- _Exercise instructions_
Reproduce word for word every line from the one containing "zpracováním" to the final line of the data below; omit the pictures.

- _Extracted records_
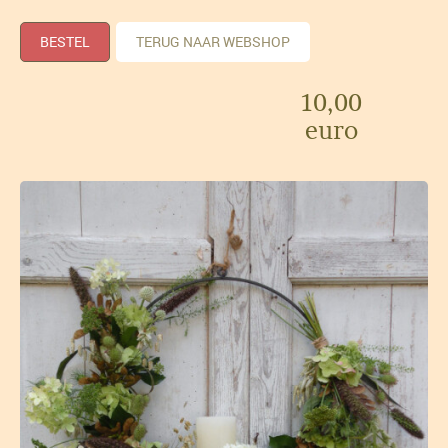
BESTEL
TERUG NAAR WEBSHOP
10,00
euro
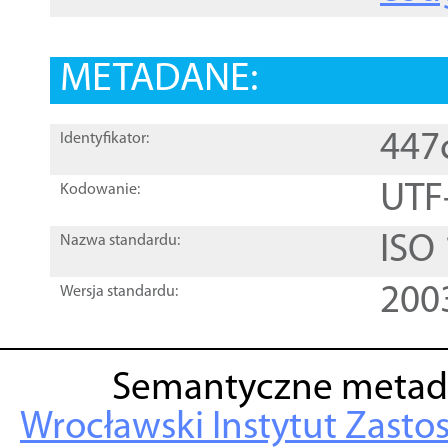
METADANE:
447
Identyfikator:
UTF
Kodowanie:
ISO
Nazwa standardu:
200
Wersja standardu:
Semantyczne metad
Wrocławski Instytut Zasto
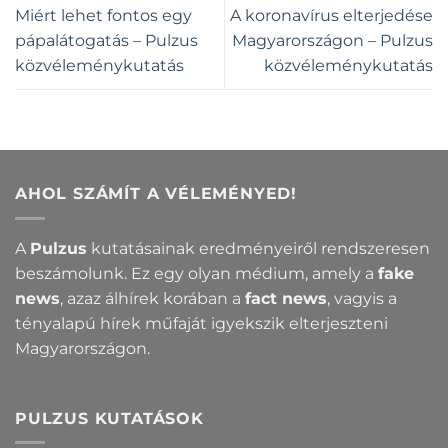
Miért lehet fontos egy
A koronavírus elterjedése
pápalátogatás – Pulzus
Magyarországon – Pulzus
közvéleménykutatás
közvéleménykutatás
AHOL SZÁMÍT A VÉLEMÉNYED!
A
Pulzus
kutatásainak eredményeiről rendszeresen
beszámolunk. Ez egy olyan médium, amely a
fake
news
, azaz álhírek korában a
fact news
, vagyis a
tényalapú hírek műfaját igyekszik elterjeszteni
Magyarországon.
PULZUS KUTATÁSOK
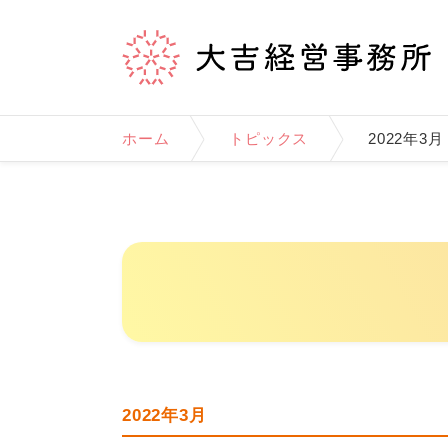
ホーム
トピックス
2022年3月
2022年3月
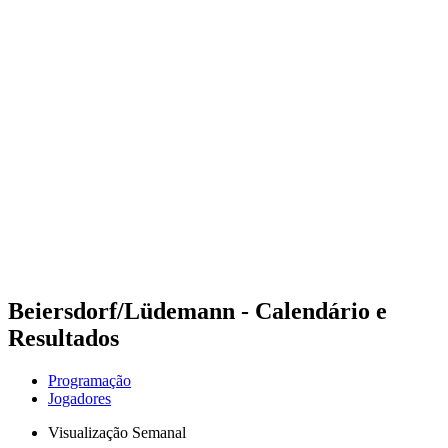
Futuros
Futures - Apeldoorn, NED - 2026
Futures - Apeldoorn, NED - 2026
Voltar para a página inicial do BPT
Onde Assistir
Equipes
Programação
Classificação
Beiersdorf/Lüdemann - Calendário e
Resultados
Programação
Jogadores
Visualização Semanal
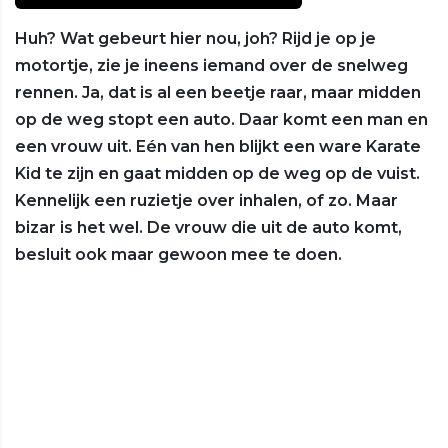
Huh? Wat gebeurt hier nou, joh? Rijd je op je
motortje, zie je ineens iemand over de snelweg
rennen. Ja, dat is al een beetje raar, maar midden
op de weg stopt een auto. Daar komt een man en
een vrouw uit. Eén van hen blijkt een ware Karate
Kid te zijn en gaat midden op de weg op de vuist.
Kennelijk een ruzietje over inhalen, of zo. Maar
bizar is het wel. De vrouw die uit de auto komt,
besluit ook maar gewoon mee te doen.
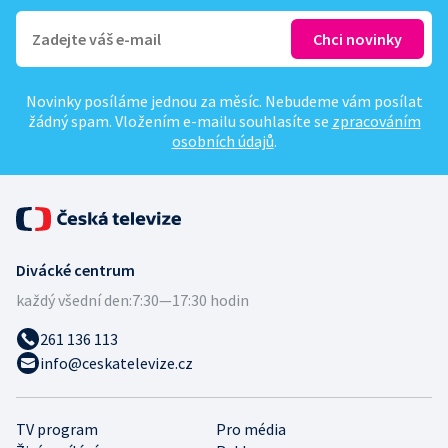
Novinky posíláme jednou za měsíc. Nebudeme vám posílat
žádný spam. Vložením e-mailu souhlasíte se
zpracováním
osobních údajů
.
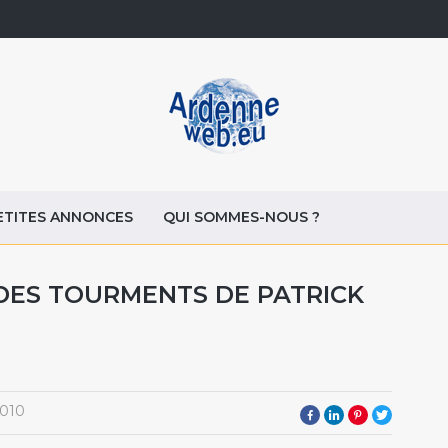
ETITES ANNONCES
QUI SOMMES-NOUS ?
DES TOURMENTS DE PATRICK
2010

- _The answer_
zpracováním
osobních údajů
.
ETITES ANNONCES
QUI SOMMES-NOUS ?
DES TOURMENTS DE PATRICK
2010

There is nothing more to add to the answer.